Interacting with the server

You can run the server enclave using bazel:

$ bazel run --config=sgx-sim \
    //asylo/examples/grpc_server:grpc_server

The above command starts the server and keeps it running for five minutes. If you want to set a different upper bound for the server lifetime, you can use the --server_max_lifetime flag that is defined in the driver.

For example, to set a maximum server lifetime of ten seconds, run:

$ bazel run --config=sgx-sim \
    //asylo/examples/grpc_server:grpc_server -- \
    --server_max_lifetime=10

In addition, if you want the server listen on a specific port, you can use the --port flag that is defined in the driver.

For example, to make the server listen on port 62831, run:

$ bazel run --config=sgx-sim \
    //asylo/examples/grpc_server:grpc_server -- \
    --port=62831

For this example, use the gRPC command-line interface to make RPCs to the translation server.

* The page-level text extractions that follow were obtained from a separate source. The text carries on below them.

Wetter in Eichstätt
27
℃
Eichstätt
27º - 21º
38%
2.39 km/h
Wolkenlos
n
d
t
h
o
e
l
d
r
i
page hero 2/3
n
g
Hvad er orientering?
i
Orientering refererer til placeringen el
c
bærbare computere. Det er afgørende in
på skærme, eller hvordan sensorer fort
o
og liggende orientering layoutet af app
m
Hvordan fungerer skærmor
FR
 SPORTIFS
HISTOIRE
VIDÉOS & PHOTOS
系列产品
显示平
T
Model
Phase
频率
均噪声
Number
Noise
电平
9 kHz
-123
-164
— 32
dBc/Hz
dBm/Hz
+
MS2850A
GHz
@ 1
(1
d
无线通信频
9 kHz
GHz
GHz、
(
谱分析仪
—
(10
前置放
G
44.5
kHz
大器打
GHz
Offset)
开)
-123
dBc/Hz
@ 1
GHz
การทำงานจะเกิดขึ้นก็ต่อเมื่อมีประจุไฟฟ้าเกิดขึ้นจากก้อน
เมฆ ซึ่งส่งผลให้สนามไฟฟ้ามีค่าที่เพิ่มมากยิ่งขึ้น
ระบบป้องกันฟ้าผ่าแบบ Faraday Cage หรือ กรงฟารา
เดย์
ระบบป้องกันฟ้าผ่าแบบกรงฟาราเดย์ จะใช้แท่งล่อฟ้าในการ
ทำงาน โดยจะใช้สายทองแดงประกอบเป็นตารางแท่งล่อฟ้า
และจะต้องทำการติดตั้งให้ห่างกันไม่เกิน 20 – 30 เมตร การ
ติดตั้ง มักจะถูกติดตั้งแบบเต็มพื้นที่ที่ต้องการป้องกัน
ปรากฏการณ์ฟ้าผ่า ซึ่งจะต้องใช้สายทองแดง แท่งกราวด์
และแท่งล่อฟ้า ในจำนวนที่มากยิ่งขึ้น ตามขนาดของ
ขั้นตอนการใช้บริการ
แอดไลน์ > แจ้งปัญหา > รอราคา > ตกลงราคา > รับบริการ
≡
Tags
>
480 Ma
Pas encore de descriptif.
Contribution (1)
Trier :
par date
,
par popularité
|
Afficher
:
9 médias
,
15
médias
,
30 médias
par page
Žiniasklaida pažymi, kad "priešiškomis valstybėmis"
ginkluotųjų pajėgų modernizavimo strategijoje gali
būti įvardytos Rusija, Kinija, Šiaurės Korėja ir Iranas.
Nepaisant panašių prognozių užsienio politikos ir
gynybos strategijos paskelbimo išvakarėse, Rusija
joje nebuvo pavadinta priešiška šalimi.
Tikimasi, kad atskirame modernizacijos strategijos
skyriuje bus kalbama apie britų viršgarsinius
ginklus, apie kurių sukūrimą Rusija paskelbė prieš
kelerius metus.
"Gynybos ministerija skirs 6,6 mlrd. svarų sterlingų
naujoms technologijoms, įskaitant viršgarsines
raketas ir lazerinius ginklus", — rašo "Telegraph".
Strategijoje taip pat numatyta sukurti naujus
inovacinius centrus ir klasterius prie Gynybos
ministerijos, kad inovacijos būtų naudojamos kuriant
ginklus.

In a different terminal window, compile the gRPC command-line interface and copy the binary to a temporary location:

$ bazel build @com_github_grpc_grpc//test/cpp/util:grpc_cli
$ cp "$(bazel info bazel-bin)/external/com_github_grpc_grpc/test/cpp/util/grpc_cli" \
    /tmp/grpc_cli

In your original terminal window, start the server with the bazel run command above passing a port of your choosing via the --port flag. After the server starts running, it should print a message:

2019-10-11 12:18:46  INFO  grpc_server_enclave.cc : 136 : Server started on port 62831

NOTE: The log message printed by your enclave will only match the example here if you passed --port=62831.

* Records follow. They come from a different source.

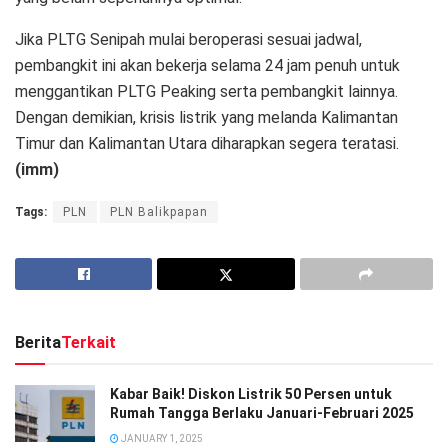
Jika PLTG Senipah mulai beroperasi sesuai jadwal,
pembangkit ini akan bekerja selama 24 jam penuh untuk
menggantikan PLTG Peaking serta pembangkit lainnya.
Dengan demikian, krisis listrik yang melanda Kalimantan
Timur dan Kalimantan Utara diharapkan segera teratasi.
(imm)
Tags:
PLN
PLN Balikpapan
Berita
Terkait
Kabar Baik! Diskon Listrik 50 Persen untuk
Rumah Tangga Berlaku Januari-Februari 2025
JANUARY 1, 2025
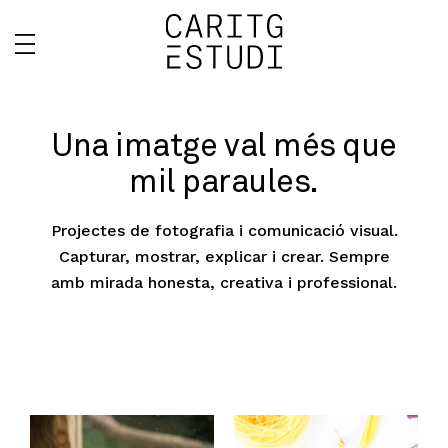
Una imatge val més que
mil paraules.
Projectes de fotografia i comunicació visual.
Capturar, mostrar, explicar i crear. Sempre
amb mirada honesta, creativa i professional.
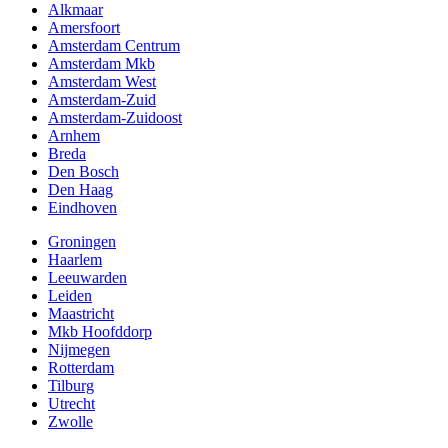
Alkmaar
Amersfoort
Amsterdam Centrum
Amsterdam Mkb
Amsterdam West
Amsterdam-Zuid
Amsterdam-Zuidoost
Arnhem
Breda
Den Bosch
Den Haag
Eindhoven
Groningen
Haarlem
Leeuwarden
Leiden
Maastricht
Mkb Hoofddorp
Nijmegen
Rotterdam
Tilburg
Utrecht
Zwolle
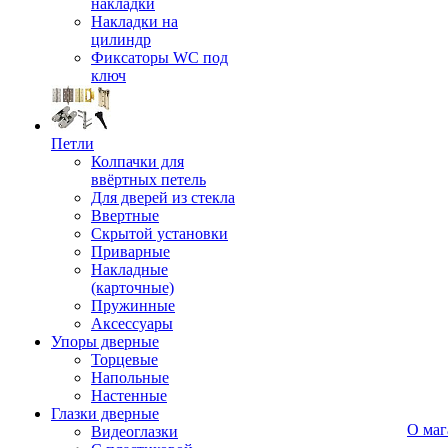
накладки
Накладки на
цилиндр
Фиксаторы WC под
ключ
Петли
Колпачки для
ввёртных петель
Для дверей из стекла
Ввертные
Скрытой установки
Приварные
Накладные
(карточные)
Пружинные
Аксессуары
Упоры дверные
Торцевые
Напольные
Настенные
Глазки дверные
О маг
Видеоглазки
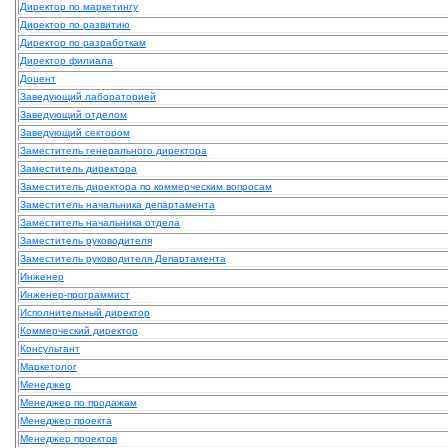
Директор по маркетингу
Директор по развитию
Директор по разработкам
Директор филиала
Доцент
Заведующий лабораторией
Заведующий отделом
Заведующий сектором
Заместитель генерального директора
Заместитель директора
Заместитель директора по коммерческим вопросам
Заместитель начальника департамента
Заместитель начальника отдела
Заместитель руководителя
Заместитель руководителя Департамента
Инженер
Инженер-программист
Исполнительный директор
Коммерческий директор
Консультант
Маркетолог
Менеджер
Менеджер по продажам
Менеджер проекта
Менеджер проектов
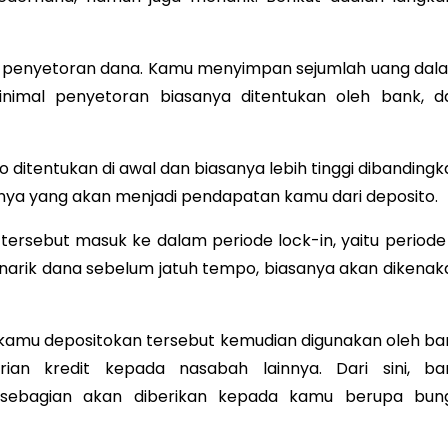
h penyetoran dana. Kamu menyimpan sejumlah uang dal
inimal penyetoran biasanya ditentukan oleh bank, d
o ditentukan di awal dan biasanya lebih tinggi dibanding
inya yang akan menjadi pendapatan kamu dari deposito.
 tersebut masuk ke dalam periode lock-in, yaitu periode 
enarik dana sebelum jatuh tempo, biasanya akan dikenak
 kamu depositokan tersebut kemudian digunakan oleh ba
rian kredit kepada nasabah lainnya. Dari sini, ba
sebagian akan diberikan kepada kamu berupa bun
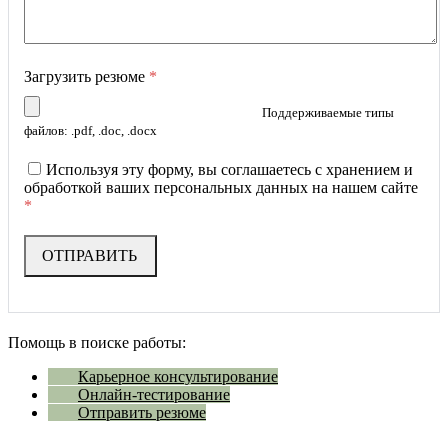
Загрузить резюме
*
Поддерживаемые типы
файлов: .pdf, .doc, .docx
Используя эту форму, вы соглашаетесь с хранением и
обработкой ваших персональных данных на нашем сайте
*
Помощь в поиске работы:
Карьерное консультирование
Онлайн-тестирование
Отправить резюме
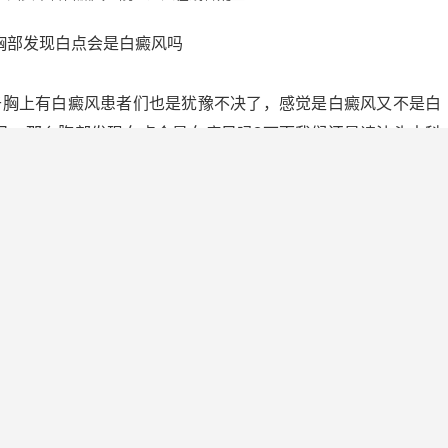
于胸上有白癜风患者们也是犹豫不决了，感觉是白癜风又不是白
风。那么胸部发现白点会是白癜风吗?下面我们还是请汕头中科
肤局部发生白癜风症状。而且是白癜风发引起的白癜风症一般是
症状，很是光滑。而初期白癜风症状发生，患者皮肤患处白癜风
常平皮肤之间也是分界极为模糊不清的。
现，由于白癜风颜色较浅，且患者们白癜风没有自觉感，忽视不
随着白癜风情的发展，时间的推移，白癜风患者们患处白癜风颜
色等等，也是预示着治疗问题非常严峻。
如黄豆，或是指甲盖，钱币大小的，而胸上的白癜风也是形状各
则形的。一旦患者们治疗不能够及时，则会使得白癜风随着病情
风症越来越难治。并且咋紫外线下稍晒，会导致患者皮肤患处发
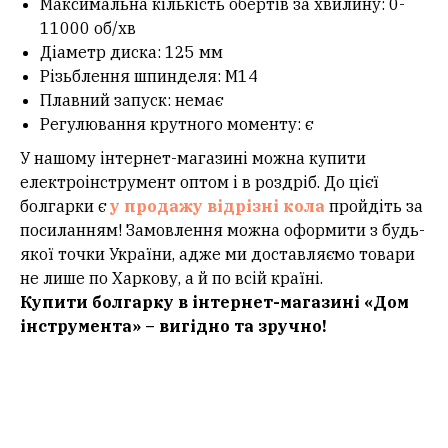
Максимальна кількість обертів за хвилину: 0-
11000 об/хв
Діаметр диска: 125 мм
Різьблення шпинделя: M14
Плавний запуск: немає
Регулювання крутного моменту: є
У нашому інтернет-магазині можна купити
електроінструмент оптом і в роздріб. До цієї
болгарки є
у продажу відрізні кола
пройдіть за
посиланням! Замовлення можна оформити з будь-
якої точки України, адже ми доставляємо товари
не лише по Харкову, а й по всій країні.
Купити болгарку в інтернет-магазині «Дом
інструмента» – вигідно та зручно!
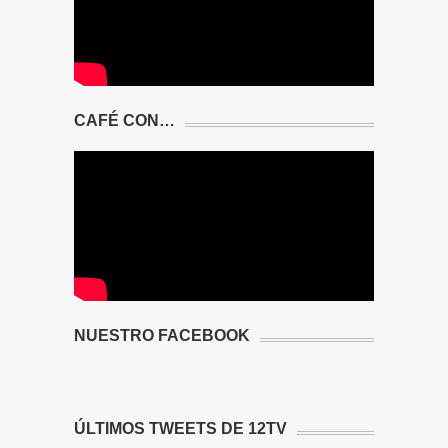
CAFÉ CON…
NUESTRO FACEBOOK
ÚLTIMOS TWEETS DE 12TV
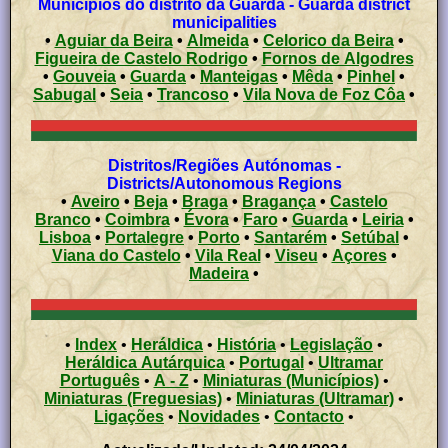
Municípios do distrito da Guarda - Guarda district
municipalities
•
Aguiar da Beira
•
Almeida
•
Celorico da Beira
•
Figueira de Castelo Rodrigo
•
Fornos de Algodres
•
Gouveia
•
Guarda
•
Manteigas
•
Mêda
•
Pinhel
•
Sabugal
•
Seia
•
Trancoso
•
Vila Nova de Foz Côa
•
Distritos/Regiões Autónomas -
Districts/Autonomous Regions
•
Aveiro
•
Beja
•
Braga
•
Bragança
•
Castelo
Branco
•
Coimbra
•
Évora
•
Faro
•
Guarda
•
Leiria
•
Lisboa
•
Portalegre
•
Porto
•
Santarém
•
Setúbal
•
Viana do Castelo
•
Vila Real
•
Viseu
•
Açores
•
Madeira
•
•
Index
•
Heráldica
•
História
•
Legislação
•
Heráldica Autárquica
•
Portugal
•
Ultramar
Português
•
A - Z
•
Miniaturas (Municípios)
•
Miniaturas (Freguesias)
•
Miniaturas (Ultramar)
•
Ligações
•
Novidades
•
Contacto
•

With the port number, you can use grpc_cli to make an RPC to the server:

$ /tmp/grpc_cli call localhost:62831 GetTranslation 'input_word: "asylo"'
connecting to localhost:62831
translated_word: "sanctuary"

Rpc succeeded with OK status

The server also has translations for some other Greek words:

$ /tmp/grpc_cli call localhost:62831 GetTranslation 'input_word: "istio"'
connecting to localhost:62831
translated_word: "sail"

Rpc succeeded with OK status
$ /tmp/grpc_cli call localhost:62831 GetTranslation 'input_word: "kubernetes"'
connecting to localhost:62831
translated_word: "helmsman"

Rpc succeeded with OK status

If you ask the server for a word that doesn’t have a known translation, the grpc_cli should display an error message:

$ /tmp/grpc_cli call localhost:62831 GetTranslation 'input_word: "orkut"'
connecting to localhost:62831
Rpc failed with status code 3, error message: No known translation for "orkut"

Exercises

If you want to experiment more with gRPC inside enclaves, try some of the exercises below:

  • Periodically print RPC statistics from the server: Make the translation service maintain some statistics about the RPCs it receives. Using the driver, periodically fetch a snapshot of these statistics from the enclave using EnterAndRun and print them out.
  • Write a gRPC client in another enclave: Write a gRPC client that makes RPCs to the translation server. Run this client inside another enclave.